Michael Keaton (de son vrai nom Michael Douglas, mais il a préféré en changer, on se demande pourquoi...), acteur ayant incarné le délirant personnage de Beetlejuice, sera désigné par Tim Burton
pour être à l'écran Bruce Wayne/Batman dans le film de 1989 consacré à l'homme chauve-souris. Un peu comme Daniel Craig en 2005 qui fut décrié pour avoir été choisi en tant que nouveau James
Bond, Keaton sera très critiqué par la communauté des fans de Batman pour les mêmes raisons, à savoir un physique peu adapté à l'image de ce qu'on se fait du héros. Il est vrai que Keaton
ressemble plus à un Julien Lepers qu'à un véritable milliardaire qui va tabasser des voyous la nuit déguisé en diable cornu. Mais Burton parviendra à l'imposer malgré tout. Et il s'agit là d'un
des nombreux exemples qui montrent que le réalisateur a subi la pression des producteurs. Il faut dire que "Batman" représentait un gros projet bien coûteux, et le confier à un jeune réalisateur
était risqué. Bien sûr, notre cinéaste a su résister à de nombreuses pressions (il était même question d'inclure dès le début le personnage de Robin, heureusement que ça a échoué...) mais il est
aussi des points où l'on constate qu'il a bel et bien été muselé. L'univers visuel est relativement sage, le scénario également. La musique aussi. Si Danny Elfman est toujours là et livre un
autre thème mémorable (le "Batman Theme" est un des grands classiques de la musique de films), il a été fait appel au chanteur-compositeur Prince pour donner un aspect actuel au spectacle. Effet
quelque peu raté d'ailleurs. Si Burton n'a pas totalement réussi à éviter la présence de cette star dans la B.O. de son film, il a semble-t-il tout fait pour minimiser sa participation, et cela
se sent. Je tiens d'ailleurs à dire que, loin de décrier Prince (artiste que je ne connais point du tout mais qui au demeurant ne m'attire pas plus que ça), les quelques scènes où ses chansons
interviennent sont les moins convaincantes (le musée et le défilé). Pire : cela ancre le film dans une époque située à la fin des années 80 alors que l'univers visuel (les habits, les voitures)

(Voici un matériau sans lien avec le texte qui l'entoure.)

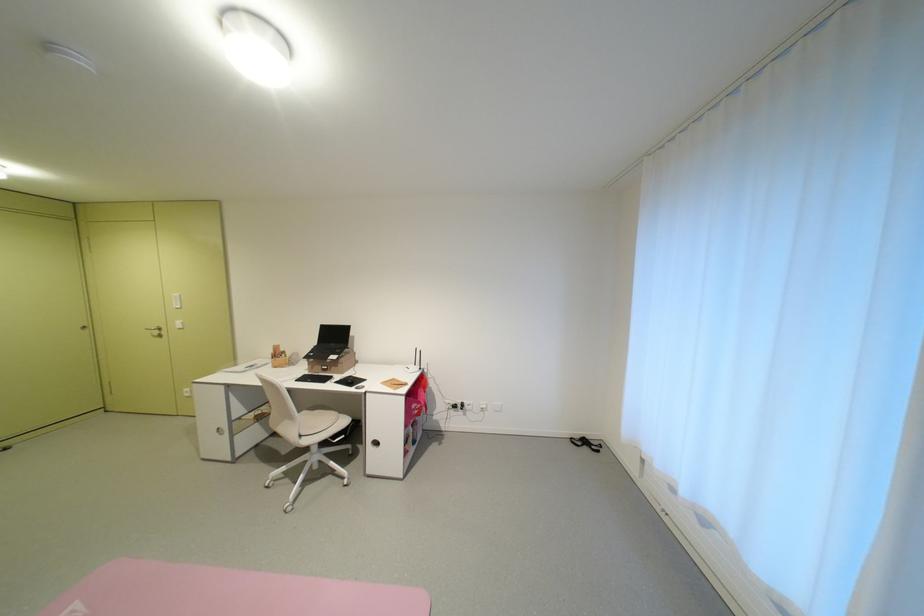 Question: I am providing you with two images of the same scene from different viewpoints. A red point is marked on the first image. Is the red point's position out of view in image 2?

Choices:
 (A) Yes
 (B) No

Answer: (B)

le situerait plus volontiers dans les années 50. Cela a donc pour effet indésirable d'accélèrer son vieillissement parce que, n'ayons pas peur de le dire, le "Batman" de 1989 accuse un sérieux
coup de vieux.
Vous me direz, "Batman Returns" ("Batman, le défi" de son titre français, titre que je trouve au passage affreux) de 1991 n'a pas mieux accusé les effets du temps. Pourtant, de par son univers
encore plus particulier et plus sombre que le premier "Batman", il accède à un statut d'intemporalité et constitue avec de nombreux films du réalisateur l'apogée burtonienne, débutée par "Edward
aux mains d'argent".
B) L'apogée burtonienne, de "Edward aux mains d'argent" (1990) à "Sleepy Hollow" (1999)
"Edward aux mains d'argent", c'est le film consensuellement admis (mais ce n'est pas pour autant le meilleur pour moi) comme LE meilleur film de Tim Burton : le plus personnel, le plus
représentatif, le plus poétique, le plus émouvant, celui aussi qui a la meilleure musique...
Sorte de mélange non avoué entre "La Belle et la Bête", "Roméo et Juliette" et "Frankenstein", l'histoire est également prétexte à la tendance autobiographique de Tim Burton. L'univers
banlieusard qu'il dépeint est celui dans lequel il a grandi et qu'il n'a jamais apprécié. Le jeu de couleurs en dit d'ailleurs beaucoup : les maisons et les vêtements des habitants sont colorés,
mais le personnage d'Edward est toujours en noir et blanc, à la manière de Tim Burton lui-même (la ressemblance physique entre les deux n'est pas un simple hasard). Comme cela a déjà été évoqué
plus haut, c'est le film burtonien à l'état pur. Un film a priori simple mais sur lequel il y a beaucoup à dire quand on l'ancre dans la filmographie de son auteur.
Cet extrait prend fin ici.